_PROBLEM TO WORK ON:_ From the entries, return every line where the string "امیکو" shows up.

Transcribed page contents
┄┄┄┄┄┄┄┄┄┄┄┄┄┄┄┄┄┄┄┄

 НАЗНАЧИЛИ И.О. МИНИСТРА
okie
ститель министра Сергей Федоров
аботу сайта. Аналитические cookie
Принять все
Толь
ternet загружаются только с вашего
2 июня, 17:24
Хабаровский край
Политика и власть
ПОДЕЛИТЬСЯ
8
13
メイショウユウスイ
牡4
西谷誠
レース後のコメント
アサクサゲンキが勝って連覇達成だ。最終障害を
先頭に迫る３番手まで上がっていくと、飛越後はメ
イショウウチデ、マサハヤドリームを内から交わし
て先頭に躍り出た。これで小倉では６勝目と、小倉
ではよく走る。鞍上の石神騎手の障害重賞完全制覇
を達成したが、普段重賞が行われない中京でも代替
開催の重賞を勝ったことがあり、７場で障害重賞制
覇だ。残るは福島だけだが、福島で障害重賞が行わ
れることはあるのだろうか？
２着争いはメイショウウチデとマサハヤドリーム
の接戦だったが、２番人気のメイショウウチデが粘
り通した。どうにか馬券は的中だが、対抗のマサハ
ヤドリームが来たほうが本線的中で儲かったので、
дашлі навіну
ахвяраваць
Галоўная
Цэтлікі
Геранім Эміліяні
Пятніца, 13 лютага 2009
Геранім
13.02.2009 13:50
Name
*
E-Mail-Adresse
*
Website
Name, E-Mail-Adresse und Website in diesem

┄┄┄┄┄┄┄┄┄┄┄┄┄┄┄┄┄┄┄┄

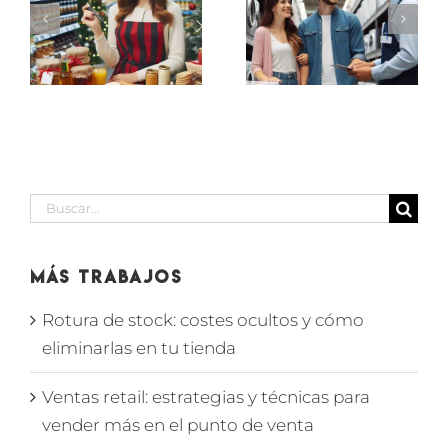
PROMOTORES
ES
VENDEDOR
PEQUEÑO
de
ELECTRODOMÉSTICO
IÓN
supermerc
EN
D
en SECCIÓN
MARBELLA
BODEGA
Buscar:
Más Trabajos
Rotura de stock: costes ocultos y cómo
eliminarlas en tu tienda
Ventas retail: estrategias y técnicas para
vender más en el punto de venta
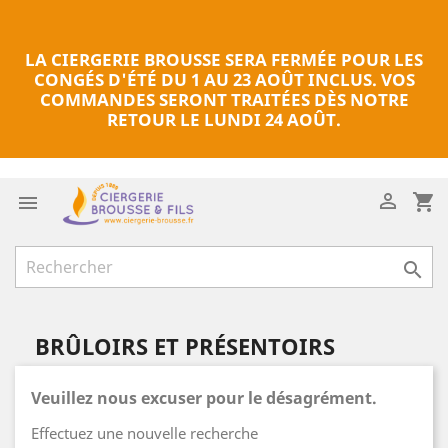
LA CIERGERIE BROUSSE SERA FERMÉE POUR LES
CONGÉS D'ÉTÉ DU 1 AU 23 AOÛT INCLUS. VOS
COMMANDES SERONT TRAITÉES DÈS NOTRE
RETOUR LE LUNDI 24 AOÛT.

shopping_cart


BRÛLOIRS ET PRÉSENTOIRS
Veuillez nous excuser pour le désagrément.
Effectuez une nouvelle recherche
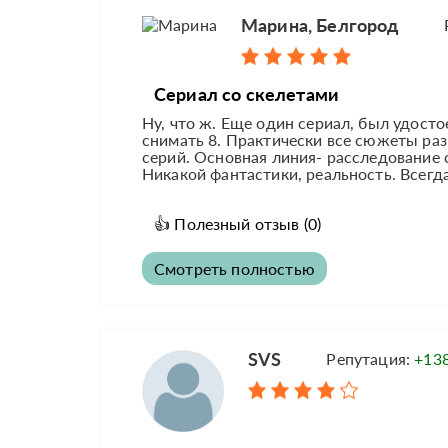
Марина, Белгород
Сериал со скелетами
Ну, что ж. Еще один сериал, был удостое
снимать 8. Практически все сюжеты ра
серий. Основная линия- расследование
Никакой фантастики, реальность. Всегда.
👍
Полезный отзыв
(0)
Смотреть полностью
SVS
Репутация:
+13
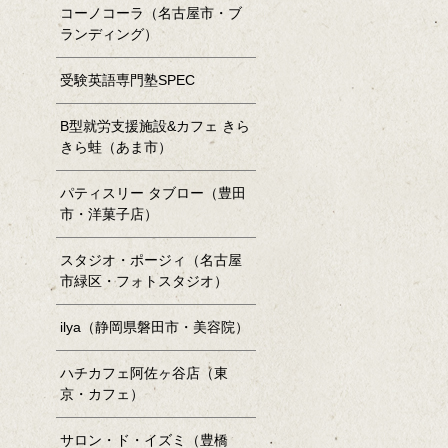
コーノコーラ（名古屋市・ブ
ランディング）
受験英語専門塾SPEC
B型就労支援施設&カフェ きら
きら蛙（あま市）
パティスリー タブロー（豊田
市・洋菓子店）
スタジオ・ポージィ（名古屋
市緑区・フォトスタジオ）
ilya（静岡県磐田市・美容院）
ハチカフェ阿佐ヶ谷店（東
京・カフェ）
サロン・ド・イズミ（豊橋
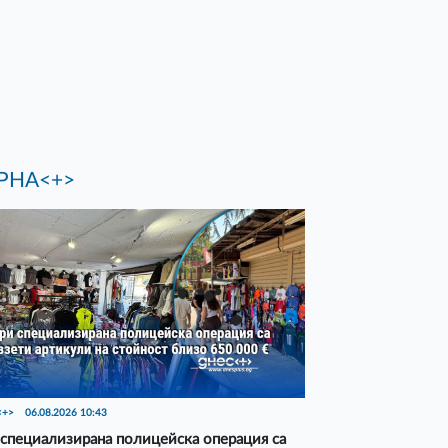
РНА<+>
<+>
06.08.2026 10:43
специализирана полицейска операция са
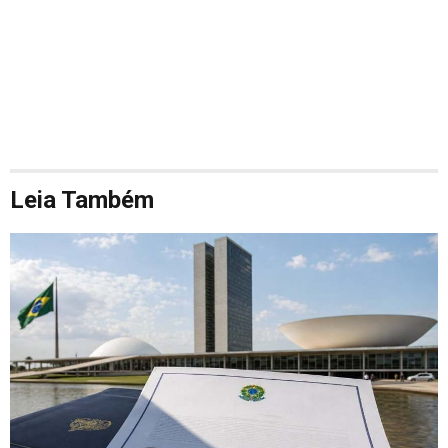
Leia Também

┄┄┄┄┄┄┄┄┄┄┄┄┄┄┄┄┄┄┄┄

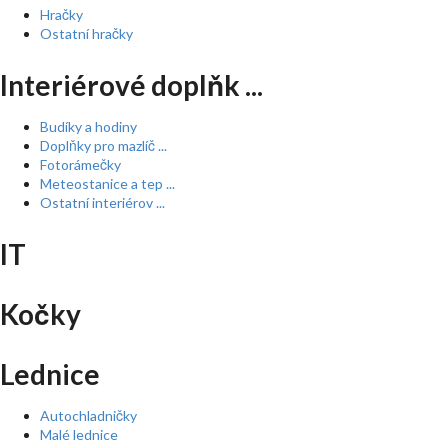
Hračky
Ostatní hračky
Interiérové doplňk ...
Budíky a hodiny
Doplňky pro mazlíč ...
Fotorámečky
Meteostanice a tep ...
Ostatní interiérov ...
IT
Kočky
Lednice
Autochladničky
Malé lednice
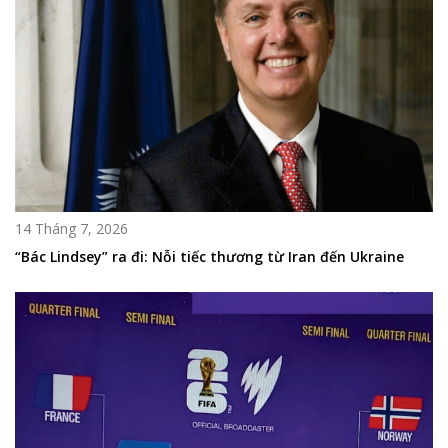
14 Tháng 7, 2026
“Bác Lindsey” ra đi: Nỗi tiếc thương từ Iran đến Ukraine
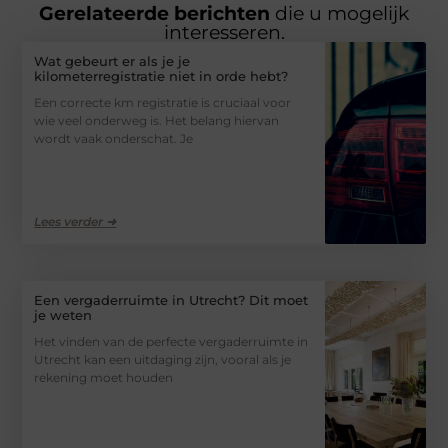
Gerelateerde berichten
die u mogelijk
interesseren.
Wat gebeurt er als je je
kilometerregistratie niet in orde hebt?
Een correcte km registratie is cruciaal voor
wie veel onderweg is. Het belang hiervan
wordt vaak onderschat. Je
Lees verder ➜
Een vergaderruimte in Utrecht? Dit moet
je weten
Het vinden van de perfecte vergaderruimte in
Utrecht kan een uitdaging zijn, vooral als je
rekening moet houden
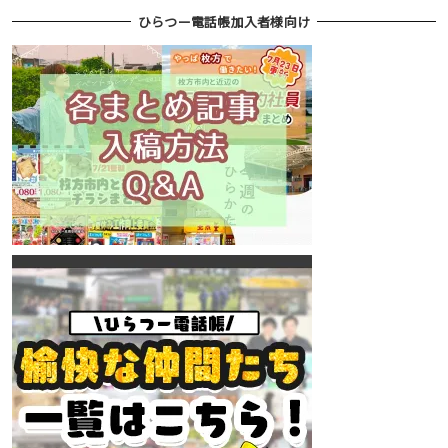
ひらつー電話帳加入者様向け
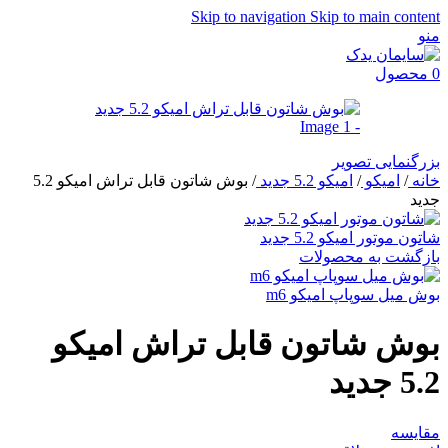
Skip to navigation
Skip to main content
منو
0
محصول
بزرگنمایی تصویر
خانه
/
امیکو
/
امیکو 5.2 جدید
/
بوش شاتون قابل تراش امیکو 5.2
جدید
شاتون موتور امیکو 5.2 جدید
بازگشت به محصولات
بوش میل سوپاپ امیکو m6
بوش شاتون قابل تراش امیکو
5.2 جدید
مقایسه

┄┄┄┄┄┄┄┄┄┄┄┄┄┄┄┄┄┄┄┄

_TASK OUTPUT:_
امیکو
امیکو 5.2 جدید
بوش شاتون قابل تراش امیکو 5.2
شاتون موتور امیکو 5.2 جدید
بوش میل سوپاپ امیکو m6
بوش شاتون قابل تراش امیکو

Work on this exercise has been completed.